I think the division implied by the initial question of this topic is a false one. (A common one, though!) If a park is unnatural, that supposes that humans and human actions are unnatural and somehow apart from our surroundings. There’s the background idea that nature is a perfect state attained in the absence of humans. Really, it feels more like a kind of moral judgment than anything you can map more directly onto a real place.
I think it’s more useful to think of it in terms of ecosystems, or habitat, or biodiversity.

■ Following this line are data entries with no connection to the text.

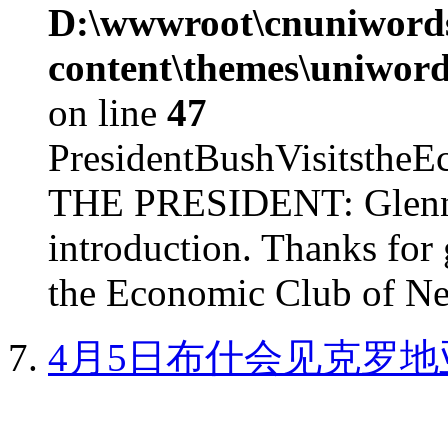
D:\wwwroot\cnuniword
content\themes\uniword
on line
47
PresidentBushVisits
THE PRESIDENT: Glenn, 
introduction. Thanks for 
the Economic Club of Ne
4月5日布什会见克罗地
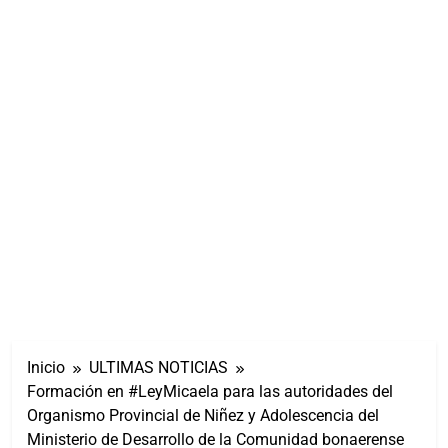
Inicio
ULTIMAS NOTICIAS
Formación en #LeyMicaela para las autoridades del
Organismo Provincial de Niñez y Adolescencia del
Ministerio de Desarrollo de la Comunidad bonaerense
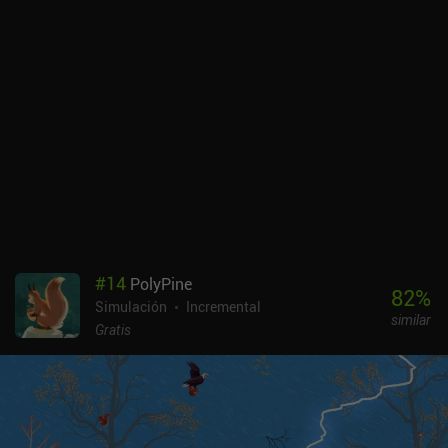
#
14
PolyPine
82
%
Simulación
Incremental
similar
Gratis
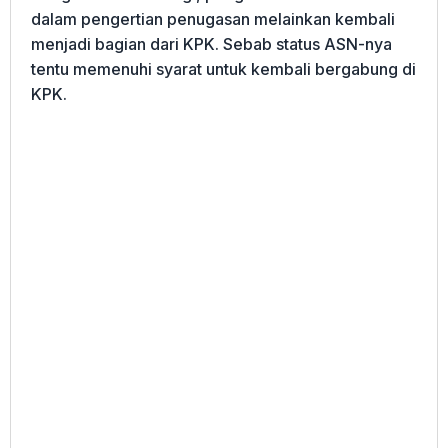
dalam pengertian penugasan melainkan kembali
menjadi bagian dari KPK. Sebab status ASN-nya
tentu memenuhi syarat untuk kembali bergabung di
KPK.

An office building, a public park, and a section of undisturbed forest are all habitats which contain ecosystems, they will just host very different species and will have differing levels of biodiversity.

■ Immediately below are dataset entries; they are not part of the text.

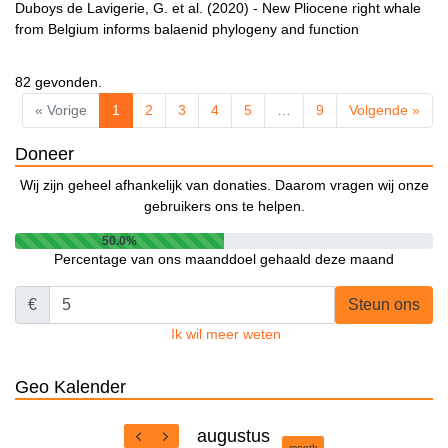
Duboys de Lavigerie, G. et al. (2020) - New Pliocene right whale
from Belgium informs balaenid phylogeny and function
82 gevonden.
« Vorige
1
2
3
4
5
…
9
Volgende »
Doneer
Wij zijn geheel afhankelijk van donaties. Daarom vragen wij onze
gebruikers ons te helpen.
50.0%
Percentage van ons maanddoel gehaald deze maand
€
Steun ons
Ik wil meer weten
Geo Kalender
augustus
month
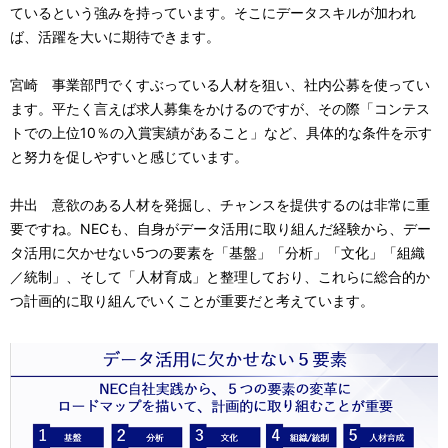
ているという強みを持っています。そこにデータスキルが加われ
ば、活躍を大いに期待できます。
宮崎 事業部門でくすぶっている人材を狙い、社内公募を使ってい
ます。平たく言えば求人募集をかけるのですが、その際「コンテス
トでの上位10％の入賞実績があること」など、具体的な条件を示す
と努力を促しやすいと感じています。
井出 意欲のある人材を発掘し、チャンスを提供するのは非常に重
要ですね。NECも、自身がデータ活用に取り組んだ経験から、デー
タ活用に欠かせない5つの要素を「基盤」「分析」「文化」「組織
／統制」、そして「人材育成」と整理しており、これらに総合的か
つ計画的に取り組んでいくことが重要だと考えています。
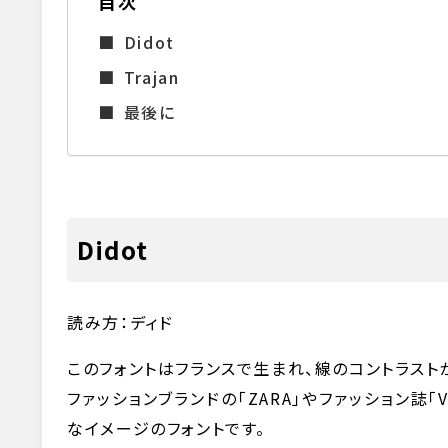
目次
Didot
Trajan
最後に
Didot
読み方：ディド
このフォントはフランスで生まれ、線のコントラスト
ファッションブランドの「ZARA」やファッション誌
なイメージのフォントです。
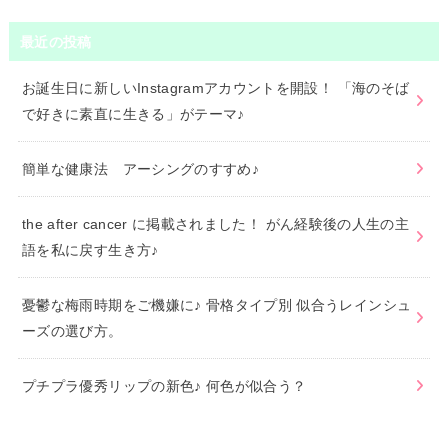
最近の投稿
お誕生日に新しいInstagramアカウントを開設！ 「海のそば
で好きに素直に生きる」がテーマ♪
簡単な健康法 アーシングのすすめ♪
the after cancer に掲載されました！ がん経験後の人生の主
語を私に戻す生き方♪
憂鬱な梅雨時期をご機嫌に♪ 骨格タイプ別 似合うレインシュ
ーズの選び方。
プチプラ優秀リップの新色♪ 何色が似合う？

So I suppose the answer is that yes, I would consider cultivated areas to be a part of nature, because I believe humans and habitats constructed and shaped by humans are a part of nature too.

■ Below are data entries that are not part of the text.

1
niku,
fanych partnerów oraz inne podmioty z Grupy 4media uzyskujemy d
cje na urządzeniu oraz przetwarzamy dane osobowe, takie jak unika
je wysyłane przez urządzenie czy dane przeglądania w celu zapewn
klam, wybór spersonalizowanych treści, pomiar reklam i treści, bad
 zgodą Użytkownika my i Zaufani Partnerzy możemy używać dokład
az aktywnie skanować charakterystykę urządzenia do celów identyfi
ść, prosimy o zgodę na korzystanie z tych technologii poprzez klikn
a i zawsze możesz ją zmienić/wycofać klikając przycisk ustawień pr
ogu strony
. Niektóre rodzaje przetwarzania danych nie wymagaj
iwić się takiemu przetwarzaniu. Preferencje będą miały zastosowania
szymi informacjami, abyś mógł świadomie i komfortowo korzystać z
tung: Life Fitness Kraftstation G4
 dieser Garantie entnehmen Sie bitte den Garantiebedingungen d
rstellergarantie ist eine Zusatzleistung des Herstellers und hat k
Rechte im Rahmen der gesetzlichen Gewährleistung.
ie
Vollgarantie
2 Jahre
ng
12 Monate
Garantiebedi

I think this also leads to more useful ways of thinking about the spaces we construct. If a university campus is an unnatural space solely for inhabitation by humans, then there’s less room for thought beyond the “nature / not nature” question. Think of a university campus instead as a space primarily intended for human activities and habitation, but host to other organisms as well, and you can work more intentionally to help improve the biodiversity of the space. You won’t be able to make an inherently high-traffic space suitable for larger and shyer species, but you can work to make it host a greater diversity of small species and act as part of a fragmentary habitat for flying species that will make good use of it.